In 1927 Scheinbaum joined the Haganah, and two years later completed a commanders course. In 1930, he was in charge of the Jerusalem Hish (boys and girls who transmitted encrypted messages).

His preoccupation with ciphers led him to establish the code department of the Shai, at the same time being the commander of the Old City.

Etz-Hadar believed in pigeons as a means of quality communication, studied the subject, guided youth and published articles in the agricultural press of the locality. In 1938 he began to interest the defense leaders in pigeons, but did not receive a sympathetic response. In order to persuade the heads of the organization, he and Yisrael Galili sent a pigeon, from the head of the Histadrut House in Tel Aviv, to Jerusalem on June 7, 1939.

With the help of Eliezer Livneh, he managed to reach David Ben-Gurion, who agreed to allocate 75 pounds. Etz-Hadar traveled to Belgium, raised additional funds from local Jews and purchased 144 pigeons of a good breed. He established the first nest in the Rehavia neighborhood, in the yard of Rachel Yanait Ben-Zvi's home, then established sheds in the Tel Arza neighborhood, in Tel Aviv, in Givat Brenner, in Kiryat Haim, in Kfar Menachem, in Yagur, in Gedera and in other places.

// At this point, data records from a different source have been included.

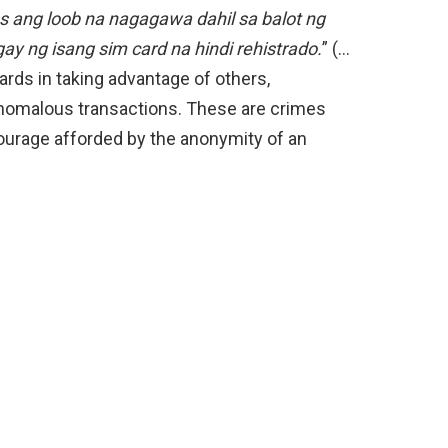
 ang loob na nagagawa dahil sa balot ng
gay ng isang sim card na hindi rehistrado.
” (…
ards in taking advantage of others,
anomalous transactions. These are crimes
ourage afforded by the anonymity of an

After the establishment of the state, he worked in the absorption department of the Ministry of Education and was an educational consultant in the IDF.

In the 1970s, Etz-Hadar returned to the public consciousness, when he waged a public struggle with the Transcendental Meditation sect. He published a book on the subject and letters to the newspaper editors and confronted the cult representative on the TV show "Petals."